### What you are asked to do
Gather every line in the records below that contains the word "about".

(Data items)
──────────

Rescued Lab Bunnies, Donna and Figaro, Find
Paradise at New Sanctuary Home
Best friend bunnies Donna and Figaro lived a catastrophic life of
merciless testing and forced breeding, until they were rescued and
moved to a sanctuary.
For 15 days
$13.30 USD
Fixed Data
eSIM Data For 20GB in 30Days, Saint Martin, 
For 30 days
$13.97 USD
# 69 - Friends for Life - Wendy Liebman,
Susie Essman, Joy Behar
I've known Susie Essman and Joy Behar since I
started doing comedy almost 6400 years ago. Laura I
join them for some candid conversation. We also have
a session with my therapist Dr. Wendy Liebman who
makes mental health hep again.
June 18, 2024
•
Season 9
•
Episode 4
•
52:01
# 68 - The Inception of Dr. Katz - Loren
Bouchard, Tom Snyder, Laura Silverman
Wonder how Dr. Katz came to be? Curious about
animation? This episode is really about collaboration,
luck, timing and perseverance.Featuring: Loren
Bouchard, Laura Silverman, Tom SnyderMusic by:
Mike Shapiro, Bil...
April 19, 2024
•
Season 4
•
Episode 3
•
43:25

──────────

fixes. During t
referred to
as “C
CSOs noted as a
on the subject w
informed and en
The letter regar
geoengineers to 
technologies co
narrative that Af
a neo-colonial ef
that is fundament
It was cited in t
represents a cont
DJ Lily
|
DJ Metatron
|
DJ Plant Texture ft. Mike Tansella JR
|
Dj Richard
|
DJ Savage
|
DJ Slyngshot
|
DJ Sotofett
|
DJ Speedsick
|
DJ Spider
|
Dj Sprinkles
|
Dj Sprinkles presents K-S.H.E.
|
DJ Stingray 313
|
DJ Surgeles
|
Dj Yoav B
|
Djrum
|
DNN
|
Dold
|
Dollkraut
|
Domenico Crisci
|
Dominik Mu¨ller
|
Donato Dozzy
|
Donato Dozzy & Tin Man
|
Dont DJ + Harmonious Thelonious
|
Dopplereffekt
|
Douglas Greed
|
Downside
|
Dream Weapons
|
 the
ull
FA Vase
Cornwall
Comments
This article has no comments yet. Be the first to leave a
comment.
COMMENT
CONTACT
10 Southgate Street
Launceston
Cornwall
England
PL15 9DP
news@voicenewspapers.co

──────────

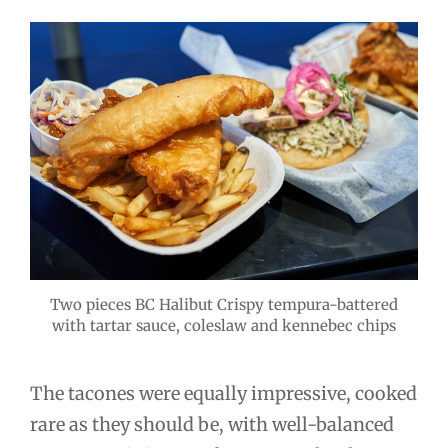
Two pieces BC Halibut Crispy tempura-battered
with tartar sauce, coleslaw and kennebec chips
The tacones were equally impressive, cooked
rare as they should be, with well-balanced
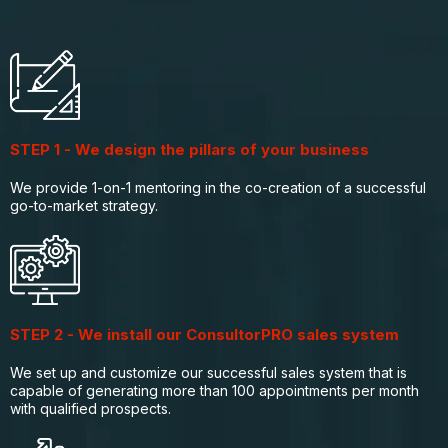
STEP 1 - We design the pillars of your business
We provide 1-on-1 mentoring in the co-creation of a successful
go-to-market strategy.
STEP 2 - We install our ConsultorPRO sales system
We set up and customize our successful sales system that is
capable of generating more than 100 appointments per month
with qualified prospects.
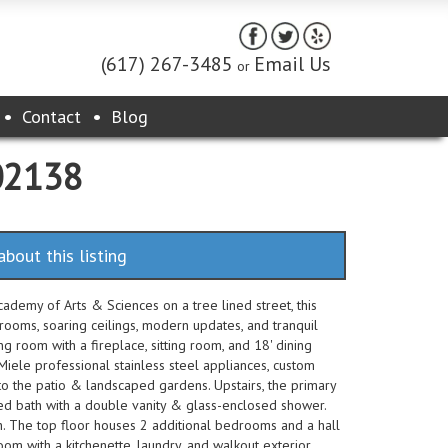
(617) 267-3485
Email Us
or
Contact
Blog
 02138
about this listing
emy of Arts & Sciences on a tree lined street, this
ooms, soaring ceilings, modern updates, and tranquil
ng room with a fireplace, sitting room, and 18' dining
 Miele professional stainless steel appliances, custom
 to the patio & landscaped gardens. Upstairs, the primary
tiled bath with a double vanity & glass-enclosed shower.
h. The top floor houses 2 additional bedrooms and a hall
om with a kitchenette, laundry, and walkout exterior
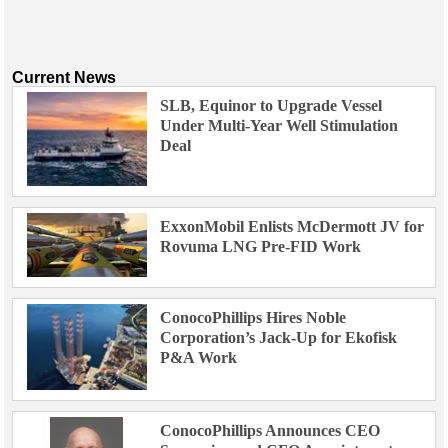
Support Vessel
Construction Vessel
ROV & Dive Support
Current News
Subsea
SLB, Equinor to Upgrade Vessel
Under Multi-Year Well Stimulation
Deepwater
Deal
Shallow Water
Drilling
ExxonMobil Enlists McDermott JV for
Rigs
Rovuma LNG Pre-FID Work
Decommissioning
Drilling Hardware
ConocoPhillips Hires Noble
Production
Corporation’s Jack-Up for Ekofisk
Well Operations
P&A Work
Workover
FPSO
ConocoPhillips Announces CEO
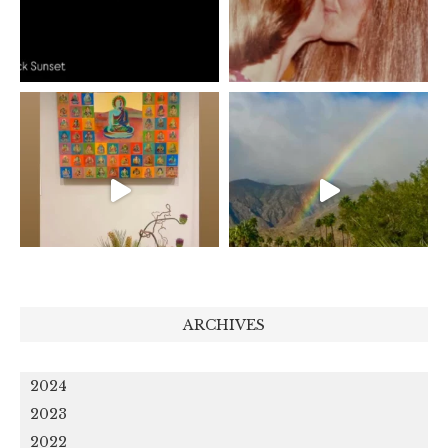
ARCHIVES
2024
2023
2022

──────────

### Expected answer
Wonder how Dr. Katz came to be? Curious about
animation? This episode is really about collaboration,
about this listing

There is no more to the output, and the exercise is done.